I- O Supremo não pode alterar a matéria de facto dada como assente pela Relação, a não ser que se verifique o condicionalismo dos artigos 722 n. 2 e 729 n. 2 do Código de Processo Civil de 1967.
II- Considera-se abandono de trabalho a ausência do trabalhador ao serviço acompanhada de factos que com toda a probabilidade revelem a intenção de o não retomar (artigo 40 n. 1 do Decreto-Lei 64-A/89, de 27 de Fevereiro).
III- Os factos reveladores do abandono são constitutivos do direito da entidade empregadora, pelo que cabe a esta o ónus de os invocar e provar (artigo 342 n. 1 do Código Civil de 1966).
IV- Presume-se abandono do trabalho a ausência do trabalhador ao serviço durante pelo menos 15 dias úteis seguidos, sem que a entidade empregadora tenha recebido comunicação do motivo da ausência (artigo 40 n. 2 do citado DL).
V- O abandono do trabalho vale como rescisão do contrato (artigo 40 n. 4 id).
VI- Não exigindo a lei, no citado artigo 40 n. 2, qualquer forma, designadamente a escrita, para a comunicação, pode a mesma ser feita por forma expressa ou tácita.

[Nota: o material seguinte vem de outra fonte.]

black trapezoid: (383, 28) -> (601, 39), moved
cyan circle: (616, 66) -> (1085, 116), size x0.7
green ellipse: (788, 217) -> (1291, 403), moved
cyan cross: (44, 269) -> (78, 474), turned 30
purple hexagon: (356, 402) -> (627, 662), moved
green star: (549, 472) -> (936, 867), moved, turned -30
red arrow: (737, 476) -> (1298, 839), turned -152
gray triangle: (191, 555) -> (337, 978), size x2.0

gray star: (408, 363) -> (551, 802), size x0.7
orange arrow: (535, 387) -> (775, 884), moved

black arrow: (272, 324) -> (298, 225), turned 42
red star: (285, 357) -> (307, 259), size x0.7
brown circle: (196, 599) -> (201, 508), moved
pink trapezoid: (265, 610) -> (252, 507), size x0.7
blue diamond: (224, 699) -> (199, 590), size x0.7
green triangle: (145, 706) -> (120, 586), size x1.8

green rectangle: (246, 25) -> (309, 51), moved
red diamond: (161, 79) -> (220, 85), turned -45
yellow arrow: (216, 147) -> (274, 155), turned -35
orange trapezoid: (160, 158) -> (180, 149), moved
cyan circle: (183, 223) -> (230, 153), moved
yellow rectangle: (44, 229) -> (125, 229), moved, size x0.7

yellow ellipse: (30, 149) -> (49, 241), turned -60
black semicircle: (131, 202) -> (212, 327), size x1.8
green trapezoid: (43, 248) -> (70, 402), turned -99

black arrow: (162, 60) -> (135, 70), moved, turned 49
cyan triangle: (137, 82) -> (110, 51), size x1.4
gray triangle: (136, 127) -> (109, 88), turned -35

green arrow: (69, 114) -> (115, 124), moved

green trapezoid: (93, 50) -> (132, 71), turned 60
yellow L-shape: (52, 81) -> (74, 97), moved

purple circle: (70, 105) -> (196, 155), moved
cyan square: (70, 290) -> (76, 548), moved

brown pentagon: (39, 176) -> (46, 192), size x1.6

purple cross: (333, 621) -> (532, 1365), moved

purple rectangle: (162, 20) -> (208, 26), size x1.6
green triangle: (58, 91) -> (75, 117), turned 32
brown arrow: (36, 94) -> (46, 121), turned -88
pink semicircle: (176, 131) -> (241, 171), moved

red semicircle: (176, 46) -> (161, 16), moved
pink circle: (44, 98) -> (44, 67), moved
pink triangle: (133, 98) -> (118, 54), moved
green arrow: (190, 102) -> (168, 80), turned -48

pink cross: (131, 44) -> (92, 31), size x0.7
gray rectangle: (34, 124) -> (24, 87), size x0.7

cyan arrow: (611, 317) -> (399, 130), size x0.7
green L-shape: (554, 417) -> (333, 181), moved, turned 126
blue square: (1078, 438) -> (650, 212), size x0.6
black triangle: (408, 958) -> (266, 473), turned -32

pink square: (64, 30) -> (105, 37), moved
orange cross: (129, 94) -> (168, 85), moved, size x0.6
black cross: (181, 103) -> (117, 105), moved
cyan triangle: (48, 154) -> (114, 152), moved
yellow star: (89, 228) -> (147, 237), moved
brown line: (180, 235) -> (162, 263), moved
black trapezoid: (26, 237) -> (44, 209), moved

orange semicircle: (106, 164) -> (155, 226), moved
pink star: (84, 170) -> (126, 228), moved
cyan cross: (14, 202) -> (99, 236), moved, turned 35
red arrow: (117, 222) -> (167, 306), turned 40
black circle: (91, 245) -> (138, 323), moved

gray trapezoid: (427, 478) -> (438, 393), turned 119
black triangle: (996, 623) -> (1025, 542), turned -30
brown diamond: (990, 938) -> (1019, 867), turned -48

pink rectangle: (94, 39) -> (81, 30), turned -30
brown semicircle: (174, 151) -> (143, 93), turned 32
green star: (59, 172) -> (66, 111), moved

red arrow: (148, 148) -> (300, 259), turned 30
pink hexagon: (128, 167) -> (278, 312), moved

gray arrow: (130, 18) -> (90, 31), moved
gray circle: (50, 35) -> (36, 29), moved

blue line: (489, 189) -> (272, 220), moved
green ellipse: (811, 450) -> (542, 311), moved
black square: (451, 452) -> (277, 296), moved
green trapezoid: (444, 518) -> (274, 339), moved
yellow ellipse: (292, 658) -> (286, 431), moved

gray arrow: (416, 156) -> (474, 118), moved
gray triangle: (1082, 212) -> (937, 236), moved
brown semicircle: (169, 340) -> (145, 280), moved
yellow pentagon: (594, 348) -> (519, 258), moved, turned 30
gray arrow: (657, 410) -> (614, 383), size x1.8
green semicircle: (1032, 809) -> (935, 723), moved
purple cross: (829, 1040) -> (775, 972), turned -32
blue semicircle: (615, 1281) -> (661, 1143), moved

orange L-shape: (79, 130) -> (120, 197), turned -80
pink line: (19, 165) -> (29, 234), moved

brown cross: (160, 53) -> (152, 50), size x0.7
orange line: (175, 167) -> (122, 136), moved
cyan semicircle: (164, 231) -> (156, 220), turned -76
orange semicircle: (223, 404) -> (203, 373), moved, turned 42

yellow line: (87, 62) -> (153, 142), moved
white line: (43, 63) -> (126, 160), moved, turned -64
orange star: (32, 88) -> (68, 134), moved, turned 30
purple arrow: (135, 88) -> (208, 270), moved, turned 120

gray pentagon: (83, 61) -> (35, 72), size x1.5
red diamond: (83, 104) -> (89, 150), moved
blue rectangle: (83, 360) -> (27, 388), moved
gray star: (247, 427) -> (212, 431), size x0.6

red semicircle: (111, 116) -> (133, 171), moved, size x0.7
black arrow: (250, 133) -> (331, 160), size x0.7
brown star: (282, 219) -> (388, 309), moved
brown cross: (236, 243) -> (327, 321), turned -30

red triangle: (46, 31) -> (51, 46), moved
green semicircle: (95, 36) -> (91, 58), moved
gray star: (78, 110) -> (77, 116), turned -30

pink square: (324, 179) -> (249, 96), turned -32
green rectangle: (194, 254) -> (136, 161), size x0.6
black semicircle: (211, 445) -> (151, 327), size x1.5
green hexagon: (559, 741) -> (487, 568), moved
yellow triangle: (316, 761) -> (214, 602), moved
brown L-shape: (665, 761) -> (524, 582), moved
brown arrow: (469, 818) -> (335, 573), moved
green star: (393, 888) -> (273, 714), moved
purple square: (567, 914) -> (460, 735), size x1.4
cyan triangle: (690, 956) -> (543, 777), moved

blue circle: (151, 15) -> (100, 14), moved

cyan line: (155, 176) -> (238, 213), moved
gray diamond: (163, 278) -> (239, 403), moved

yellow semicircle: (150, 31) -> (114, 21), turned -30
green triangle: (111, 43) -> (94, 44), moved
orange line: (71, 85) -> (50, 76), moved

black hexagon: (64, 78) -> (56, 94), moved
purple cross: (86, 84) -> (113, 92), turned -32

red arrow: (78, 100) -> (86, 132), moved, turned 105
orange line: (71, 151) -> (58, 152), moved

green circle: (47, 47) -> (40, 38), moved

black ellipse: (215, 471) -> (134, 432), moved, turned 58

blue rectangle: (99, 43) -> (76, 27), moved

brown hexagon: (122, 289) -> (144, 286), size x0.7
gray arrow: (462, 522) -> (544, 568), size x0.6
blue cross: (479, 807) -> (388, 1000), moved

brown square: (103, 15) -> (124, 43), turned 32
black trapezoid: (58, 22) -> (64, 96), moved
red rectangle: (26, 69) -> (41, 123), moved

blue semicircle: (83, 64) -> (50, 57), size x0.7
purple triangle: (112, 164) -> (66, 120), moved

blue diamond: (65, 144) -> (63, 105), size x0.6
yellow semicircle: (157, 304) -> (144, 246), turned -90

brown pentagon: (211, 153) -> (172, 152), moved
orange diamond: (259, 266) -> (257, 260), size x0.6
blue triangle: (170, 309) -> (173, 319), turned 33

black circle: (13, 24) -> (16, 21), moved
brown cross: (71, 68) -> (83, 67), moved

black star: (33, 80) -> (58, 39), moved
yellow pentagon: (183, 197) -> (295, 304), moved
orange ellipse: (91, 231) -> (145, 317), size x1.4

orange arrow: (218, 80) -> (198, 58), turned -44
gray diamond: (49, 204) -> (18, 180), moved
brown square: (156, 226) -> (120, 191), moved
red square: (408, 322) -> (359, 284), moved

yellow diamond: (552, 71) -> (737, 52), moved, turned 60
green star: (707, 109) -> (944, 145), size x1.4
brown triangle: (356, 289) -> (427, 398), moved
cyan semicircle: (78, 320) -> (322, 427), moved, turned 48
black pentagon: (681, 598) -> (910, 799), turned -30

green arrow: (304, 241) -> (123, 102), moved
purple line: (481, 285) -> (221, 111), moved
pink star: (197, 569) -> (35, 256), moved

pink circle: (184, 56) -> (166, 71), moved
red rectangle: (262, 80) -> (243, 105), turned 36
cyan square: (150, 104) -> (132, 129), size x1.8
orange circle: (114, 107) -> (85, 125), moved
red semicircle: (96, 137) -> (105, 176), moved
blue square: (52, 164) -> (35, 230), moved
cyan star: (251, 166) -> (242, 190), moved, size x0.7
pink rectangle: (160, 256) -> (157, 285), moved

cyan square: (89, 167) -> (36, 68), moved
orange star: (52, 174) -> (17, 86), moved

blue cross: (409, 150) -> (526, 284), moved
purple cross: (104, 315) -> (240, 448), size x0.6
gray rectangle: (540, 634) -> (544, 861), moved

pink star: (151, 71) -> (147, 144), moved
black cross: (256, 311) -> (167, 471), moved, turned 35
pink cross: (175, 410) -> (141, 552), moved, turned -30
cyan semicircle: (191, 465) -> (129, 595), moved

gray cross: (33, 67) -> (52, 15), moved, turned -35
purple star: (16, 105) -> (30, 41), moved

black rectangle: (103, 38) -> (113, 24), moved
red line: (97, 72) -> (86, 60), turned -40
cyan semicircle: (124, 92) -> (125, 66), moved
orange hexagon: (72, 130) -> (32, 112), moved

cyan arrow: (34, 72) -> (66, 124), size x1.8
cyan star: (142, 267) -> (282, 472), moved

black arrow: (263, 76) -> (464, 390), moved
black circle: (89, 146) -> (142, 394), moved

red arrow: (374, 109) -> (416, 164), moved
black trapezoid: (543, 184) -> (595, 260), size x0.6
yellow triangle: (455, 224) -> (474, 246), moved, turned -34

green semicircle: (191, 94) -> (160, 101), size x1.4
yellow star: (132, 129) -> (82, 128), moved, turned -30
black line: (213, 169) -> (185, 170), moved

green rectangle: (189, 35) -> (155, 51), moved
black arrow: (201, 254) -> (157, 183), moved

VII- Não tendo elaborado qualquer processo disciplinar e fazendo a entidade empregadora cessar o contrato de trabalho por sua iniciativa, sem se provar alegado abandono, tem de se considerar essa cessação como um despedimento, que é ilícito por não ser antecedido de processo disciplinar (artigo 12 n. 1 alínea a) do citado DL). E tal ilicitude tem as consequências previstas no artigo 13 do mesmo DL.